YOUR ASSIGNMENT: Given the records below, pull every line with the word "sqlite" into the answer.

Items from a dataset
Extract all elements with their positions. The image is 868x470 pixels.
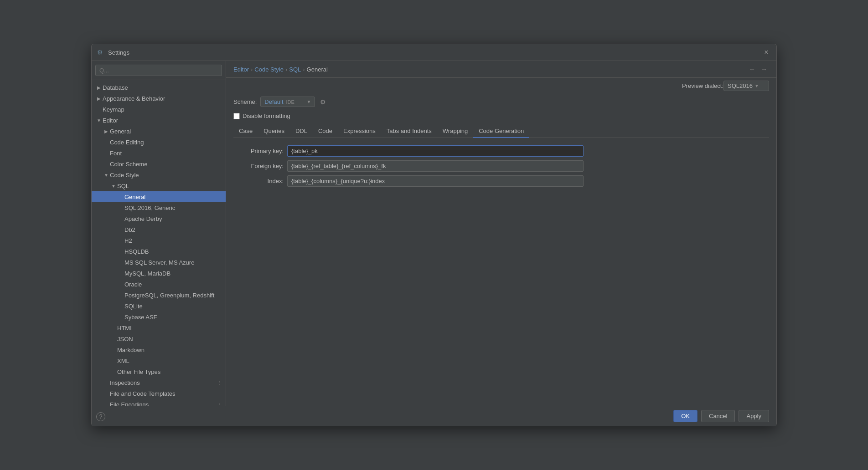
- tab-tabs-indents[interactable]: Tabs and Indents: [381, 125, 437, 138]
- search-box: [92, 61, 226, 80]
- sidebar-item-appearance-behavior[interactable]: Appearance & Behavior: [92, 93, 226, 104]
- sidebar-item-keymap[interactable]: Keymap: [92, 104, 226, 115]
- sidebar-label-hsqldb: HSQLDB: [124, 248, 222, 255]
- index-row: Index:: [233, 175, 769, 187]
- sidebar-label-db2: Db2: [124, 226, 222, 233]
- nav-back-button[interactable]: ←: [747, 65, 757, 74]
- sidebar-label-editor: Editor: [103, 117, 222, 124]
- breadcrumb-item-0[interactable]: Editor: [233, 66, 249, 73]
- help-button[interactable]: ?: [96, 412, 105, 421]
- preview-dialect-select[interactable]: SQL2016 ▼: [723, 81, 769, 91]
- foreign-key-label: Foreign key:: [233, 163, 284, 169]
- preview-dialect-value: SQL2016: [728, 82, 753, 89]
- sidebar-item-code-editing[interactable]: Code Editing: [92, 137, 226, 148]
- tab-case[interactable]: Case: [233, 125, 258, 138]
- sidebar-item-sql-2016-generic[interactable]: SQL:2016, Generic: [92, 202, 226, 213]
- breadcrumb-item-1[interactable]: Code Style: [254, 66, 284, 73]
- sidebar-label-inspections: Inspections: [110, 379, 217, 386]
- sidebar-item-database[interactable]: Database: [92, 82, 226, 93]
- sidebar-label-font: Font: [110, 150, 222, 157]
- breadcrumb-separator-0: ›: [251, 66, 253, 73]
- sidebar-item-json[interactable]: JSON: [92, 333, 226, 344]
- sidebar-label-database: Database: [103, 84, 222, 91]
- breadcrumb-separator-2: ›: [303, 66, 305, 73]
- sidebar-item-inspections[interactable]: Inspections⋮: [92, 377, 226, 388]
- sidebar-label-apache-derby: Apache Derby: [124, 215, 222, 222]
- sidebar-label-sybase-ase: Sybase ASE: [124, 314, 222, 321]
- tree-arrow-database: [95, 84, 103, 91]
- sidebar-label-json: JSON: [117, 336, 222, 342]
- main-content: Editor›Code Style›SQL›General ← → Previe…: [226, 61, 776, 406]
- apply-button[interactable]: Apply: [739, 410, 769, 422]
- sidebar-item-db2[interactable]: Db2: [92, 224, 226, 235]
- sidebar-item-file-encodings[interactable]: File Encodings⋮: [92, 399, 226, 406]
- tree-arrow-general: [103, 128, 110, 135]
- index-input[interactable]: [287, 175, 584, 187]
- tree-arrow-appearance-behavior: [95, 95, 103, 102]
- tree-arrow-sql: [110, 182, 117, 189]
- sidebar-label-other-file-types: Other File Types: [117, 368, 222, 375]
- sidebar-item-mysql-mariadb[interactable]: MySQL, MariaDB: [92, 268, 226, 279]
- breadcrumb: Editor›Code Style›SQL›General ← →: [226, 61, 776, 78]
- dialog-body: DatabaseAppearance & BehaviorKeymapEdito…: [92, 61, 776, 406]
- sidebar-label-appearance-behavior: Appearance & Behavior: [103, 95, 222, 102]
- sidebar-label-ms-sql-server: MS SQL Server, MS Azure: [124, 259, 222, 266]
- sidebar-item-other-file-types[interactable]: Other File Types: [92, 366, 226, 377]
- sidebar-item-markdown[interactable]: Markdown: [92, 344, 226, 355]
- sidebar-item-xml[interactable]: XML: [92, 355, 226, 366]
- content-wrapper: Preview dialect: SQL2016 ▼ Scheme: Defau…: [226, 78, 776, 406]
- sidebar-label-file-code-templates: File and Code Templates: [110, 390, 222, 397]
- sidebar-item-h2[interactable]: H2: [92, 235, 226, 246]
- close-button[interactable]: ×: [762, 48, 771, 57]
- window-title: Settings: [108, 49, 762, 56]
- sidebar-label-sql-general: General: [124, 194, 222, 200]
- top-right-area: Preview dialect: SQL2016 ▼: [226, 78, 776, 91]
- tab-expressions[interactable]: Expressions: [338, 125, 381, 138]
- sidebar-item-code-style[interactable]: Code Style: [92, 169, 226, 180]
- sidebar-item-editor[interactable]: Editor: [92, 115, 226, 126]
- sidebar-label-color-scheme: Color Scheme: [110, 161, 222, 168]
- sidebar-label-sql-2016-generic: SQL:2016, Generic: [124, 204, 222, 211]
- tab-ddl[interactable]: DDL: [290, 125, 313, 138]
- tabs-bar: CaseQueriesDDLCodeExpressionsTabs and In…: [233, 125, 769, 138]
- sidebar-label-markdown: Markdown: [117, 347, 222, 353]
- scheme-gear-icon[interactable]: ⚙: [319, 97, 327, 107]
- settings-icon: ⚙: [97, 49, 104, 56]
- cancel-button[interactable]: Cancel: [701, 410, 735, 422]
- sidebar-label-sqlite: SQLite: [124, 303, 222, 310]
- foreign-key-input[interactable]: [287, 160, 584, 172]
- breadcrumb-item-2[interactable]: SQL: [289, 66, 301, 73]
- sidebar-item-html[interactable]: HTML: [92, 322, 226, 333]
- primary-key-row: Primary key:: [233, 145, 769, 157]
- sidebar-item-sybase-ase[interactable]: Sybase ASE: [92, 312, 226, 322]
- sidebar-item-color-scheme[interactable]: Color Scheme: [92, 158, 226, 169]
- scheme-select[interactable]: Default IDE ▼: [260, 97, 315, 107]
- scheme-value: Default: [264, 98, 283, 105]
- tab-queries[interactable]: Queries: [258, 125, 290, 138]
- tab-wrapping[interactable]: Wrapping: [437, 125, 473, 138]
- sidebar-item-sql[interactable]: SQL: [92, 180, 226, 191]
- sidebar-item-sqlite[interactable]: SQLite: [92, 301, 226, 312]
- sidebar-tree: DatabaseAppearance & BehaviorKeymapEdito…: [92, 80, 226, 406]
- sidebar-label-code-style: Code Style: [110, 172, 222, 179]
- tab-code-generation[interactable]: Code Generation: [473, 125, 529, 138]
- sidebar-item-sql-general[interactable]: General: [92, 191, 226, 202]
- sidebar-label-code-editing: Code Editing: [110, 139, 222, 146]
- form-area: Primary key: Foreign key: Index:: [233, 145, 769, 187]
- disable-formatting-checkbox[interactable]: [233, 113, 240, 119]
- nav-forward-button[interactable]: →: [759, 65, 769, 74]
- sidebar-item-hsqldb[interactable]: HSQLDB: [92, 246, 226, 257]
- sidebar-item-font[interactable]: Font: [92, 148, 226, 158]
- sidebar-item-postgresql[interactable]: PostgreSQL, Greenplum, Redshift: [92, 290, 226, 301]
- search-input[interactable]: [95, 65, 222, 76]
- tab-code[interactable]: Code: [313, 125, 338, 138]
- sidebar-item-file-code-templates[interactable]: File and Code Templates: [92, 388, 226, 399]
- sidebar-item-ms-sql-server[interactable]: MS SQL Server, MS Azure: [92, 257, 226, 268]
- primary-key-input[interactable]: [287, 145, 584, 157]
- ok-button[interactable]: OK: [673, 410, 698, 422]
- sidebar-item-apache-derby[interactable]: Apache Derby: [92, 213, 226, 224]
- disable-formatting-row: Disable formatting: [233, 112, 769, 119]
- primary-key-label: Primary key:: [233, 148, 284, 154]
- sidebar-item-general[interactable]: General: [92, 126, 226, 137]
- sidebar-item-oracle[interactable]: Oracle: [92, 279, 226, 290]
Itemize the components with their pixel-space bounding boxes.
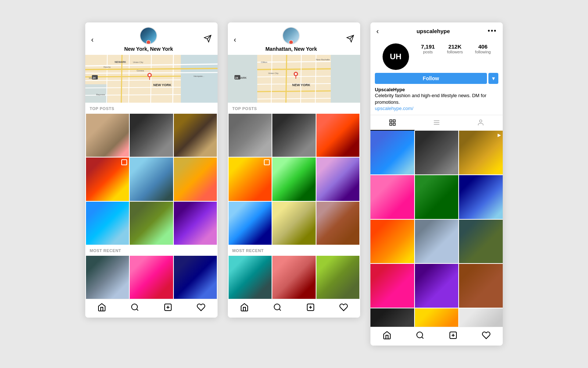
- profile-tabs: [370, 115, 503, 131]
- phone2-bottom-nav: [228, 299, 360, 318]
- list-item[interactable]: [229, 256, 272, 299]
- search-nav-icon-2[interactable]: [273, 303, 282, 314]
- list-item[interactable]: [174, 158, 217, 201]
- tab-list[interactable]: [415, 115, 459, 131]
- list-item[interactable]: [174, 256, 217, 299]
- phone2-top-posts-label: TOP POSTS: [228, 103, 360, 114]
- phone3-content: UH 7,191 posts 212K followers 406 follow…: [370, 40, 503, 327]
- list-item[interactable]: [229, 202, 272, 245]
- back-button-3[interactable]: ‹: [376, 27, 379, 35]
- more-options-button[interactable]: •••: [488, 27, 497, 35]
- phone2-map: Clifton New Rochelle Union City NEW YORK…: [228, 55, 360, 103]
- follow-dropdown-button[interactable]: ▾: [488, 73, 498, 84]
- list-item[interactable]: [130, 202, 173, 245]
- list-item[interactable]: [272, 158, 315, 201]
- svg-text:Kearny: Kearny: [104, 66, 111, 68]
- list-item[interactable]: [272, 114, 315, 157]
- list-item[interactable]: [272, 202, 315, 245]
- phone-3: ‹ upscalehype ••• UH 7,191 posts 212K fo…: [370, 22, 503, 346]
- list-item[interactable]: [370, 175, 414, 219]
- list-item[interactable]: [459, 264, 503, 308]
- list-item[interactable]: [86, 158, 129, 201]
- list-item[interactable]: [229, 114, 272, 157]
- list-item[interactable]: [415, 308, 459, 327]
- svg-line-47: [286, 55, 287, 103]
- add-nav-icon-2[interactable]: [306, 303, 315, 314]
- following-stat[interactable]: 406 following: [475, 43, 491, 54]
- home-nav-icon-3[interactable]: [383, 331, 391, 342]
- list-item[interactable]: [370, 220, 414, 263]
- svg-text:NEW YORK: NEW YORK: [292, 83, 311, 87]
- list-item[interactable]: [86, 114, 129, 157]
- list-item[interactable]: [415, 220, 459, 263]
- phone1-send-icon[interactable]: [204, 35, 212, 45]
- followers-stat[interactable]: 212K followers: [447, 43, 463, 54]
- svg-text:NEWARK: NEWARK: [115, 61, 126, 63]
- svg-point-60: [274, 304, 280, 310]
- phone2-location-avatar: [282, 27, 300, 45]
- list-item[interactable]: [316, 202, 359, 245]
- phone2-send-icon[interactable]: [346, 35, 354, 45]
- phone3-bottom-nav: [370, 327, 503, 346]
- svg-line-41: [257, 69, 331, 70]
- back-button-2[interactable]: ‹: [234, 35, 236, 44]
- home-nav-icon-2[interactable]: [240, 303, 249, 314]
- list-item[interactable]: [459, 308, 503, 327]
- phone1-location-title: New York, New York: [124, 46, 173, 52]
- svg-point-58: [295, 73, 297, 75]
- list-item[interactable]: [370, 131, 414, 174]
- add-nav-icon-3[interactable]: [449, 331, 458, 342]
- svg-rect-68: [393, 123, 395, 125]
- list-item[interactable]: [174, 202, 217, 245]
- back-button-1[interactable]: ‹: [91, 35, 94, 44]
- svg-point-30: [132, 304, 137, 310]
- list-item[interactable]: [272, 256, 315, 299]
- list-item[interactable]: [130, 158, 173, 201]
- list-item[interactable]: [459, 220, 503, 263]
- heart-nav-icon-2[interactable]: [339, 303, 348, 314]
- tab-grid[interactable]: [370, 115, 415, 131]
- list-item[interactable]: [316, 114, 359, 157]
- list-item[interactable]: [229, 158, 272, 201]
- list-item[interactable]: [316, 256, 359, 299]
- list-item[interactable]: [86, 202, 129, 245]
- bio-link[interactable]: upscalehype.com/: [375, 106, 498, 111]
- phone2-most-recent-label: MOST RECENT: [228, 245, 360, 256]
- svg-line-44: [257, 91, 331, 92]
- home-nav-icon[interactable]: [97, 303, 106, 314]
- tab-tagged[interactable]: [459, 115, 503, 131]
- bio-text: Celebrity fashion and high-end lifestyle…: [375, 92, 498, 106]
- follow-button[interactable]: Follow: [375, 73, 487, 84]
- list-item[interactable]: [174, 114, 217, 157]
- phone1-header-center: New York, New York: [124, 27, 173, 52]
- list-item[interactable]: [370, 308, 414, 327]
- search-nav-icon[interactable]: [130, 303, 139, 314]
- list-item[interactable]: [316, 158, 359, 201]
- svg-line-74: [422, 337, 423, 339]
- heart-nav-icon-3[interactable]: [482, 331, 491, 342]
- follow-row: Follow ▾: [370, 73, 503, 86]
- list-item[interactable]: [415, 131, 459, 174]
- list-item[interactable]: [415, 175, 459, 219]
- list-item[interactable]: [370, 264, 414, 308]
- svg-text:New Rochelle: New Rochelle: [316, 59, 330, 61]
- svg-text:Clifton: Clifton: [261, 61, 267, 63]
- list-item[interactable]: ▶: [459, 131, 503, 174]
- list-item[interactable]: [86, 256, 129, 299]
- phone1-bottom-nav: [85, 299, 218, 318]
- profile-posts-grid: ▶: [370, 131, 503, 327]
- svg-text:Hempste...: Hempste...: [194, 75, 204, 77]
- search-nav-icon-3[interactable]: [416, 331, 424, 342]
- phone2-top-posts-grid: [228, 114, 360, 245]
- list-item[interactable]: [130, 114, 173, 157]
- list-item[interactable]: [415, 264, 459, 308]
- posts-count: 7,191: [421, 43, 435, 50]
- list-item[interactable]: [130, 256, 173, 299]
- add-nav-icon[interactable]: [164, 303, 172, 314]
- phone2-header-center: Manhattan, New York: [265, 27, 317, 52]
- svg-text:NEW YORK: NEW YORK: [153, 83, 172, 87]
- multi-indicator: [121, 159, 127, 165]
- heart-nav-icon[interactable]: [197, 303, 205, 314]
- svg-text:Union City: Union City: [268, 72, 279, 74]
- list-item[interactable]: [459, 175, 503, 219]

OUTPUT OF THE TASK:
- sidebar-label-sqlite: SQLite: [124, 303, 222, 310]
- sidebar-item-sqlite[interactable]: SQLite: [92, 301, 226, 312]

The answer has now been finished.